Thomas then gives the freakout we've been hearing from Oracle supporters for the last decade: that saying an API is not covered by copyright (or copying it is fair use) will somehow eviscerate copyright on software.
Now, we are told, “transformative”
simply means—at least for computer code—a use that will
help others “create new products.” Ibid; accord, ante, at 26
(Google’s copying “can further the development of computer
programs”).
That new definition eviscerates copyright. A movie studio that converts a book into a film without permission not
only creates a new product (the film) but enables others to
“create products”—film reviews, merchandise, YouTube
highlight reels, late night television interviews, and the
like. Nearly every computer program, once copied, can be
used to create new products. Surely the majority would not
say that an author can pirate the next version of Microsoft
Word simply because he can use it to create new manuscripts.
But that's just ludicrous. The majority decision lays out all the ways Google copying the API resulted in new products -- because it enabled more programmers to write apps for Android. It's not saying that the Android copy itself was to create products. Thomas is completely misreading the issue, and I can assure you that no court is going to read the majority decision to say that standard piracy is now fair use.

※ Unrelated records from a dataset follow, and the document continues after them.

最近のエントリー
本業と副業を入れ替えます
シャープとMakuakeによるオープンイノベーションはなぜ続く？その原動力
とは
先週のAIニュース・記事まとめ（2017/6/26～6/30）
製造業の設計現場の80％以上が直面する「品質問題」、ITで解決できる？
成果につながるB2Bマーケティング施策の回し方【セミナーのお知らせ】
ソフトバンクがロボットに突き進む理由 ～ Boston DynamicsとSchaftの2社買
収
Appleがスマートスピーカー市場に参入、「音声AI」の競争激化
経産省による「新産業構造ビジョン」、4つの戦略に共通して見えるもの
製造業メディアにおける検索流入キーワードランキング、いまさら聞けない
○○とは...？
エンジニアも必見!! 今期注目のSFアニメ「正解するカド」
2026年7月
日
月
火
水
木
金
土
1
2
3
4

Thomas claims that the majority is conflating transformative use with derivative use, but it's actually Thomas who is doing that with the above paragraph. The majority is not saying that derivative use is obviously fair use, but if the effort is transformative, using functional specs to create a system for others to make use of, then it can be transformative. Google's use wasn't derivative -- it was building an entirely different system, and wanted to include some familiar guideposts for developers.
Hilariously, after previously insisting that the Java declaring code and implementing code were too inextricably tied together to separate out what was copyrightable and what was not, Thomas then rejects that in looking at the amount used factor -- saying we must only look at the declaring code.

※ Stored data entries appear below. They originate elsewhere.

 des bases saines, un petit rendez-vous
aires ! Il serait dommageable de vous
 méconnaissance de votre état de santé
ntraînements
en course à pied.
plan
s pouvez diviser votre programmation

But the proper denominator is declaring code, not all code. A copied work is
quantitatively substantial if it could “serve as a market substitute for the original” work or “potentially licensed derivatives” of that work. Campbell, 510 U. S., at 587. The declaring code is what attracted programmers. And it is what
made Android a “market substitute” for “potentially licensed derivatives” of Oracle’s Java platform. Google’s copying was both qualitatively and quantitatively substantial.
The entire dissent is a mess of nonsense and question-begging.
In the end, this is a good decision and helps avoid the disaster that would have occurred if Oracle's viewpoint had won out. Somewhat ironically, as we've pointed out before, Google winning on this argument is actually good for competition, as it will also create more opportunities for new companies to undermine Google's own position in the market as well. This is a good ruling and the entire software development community can breathe a bit easier.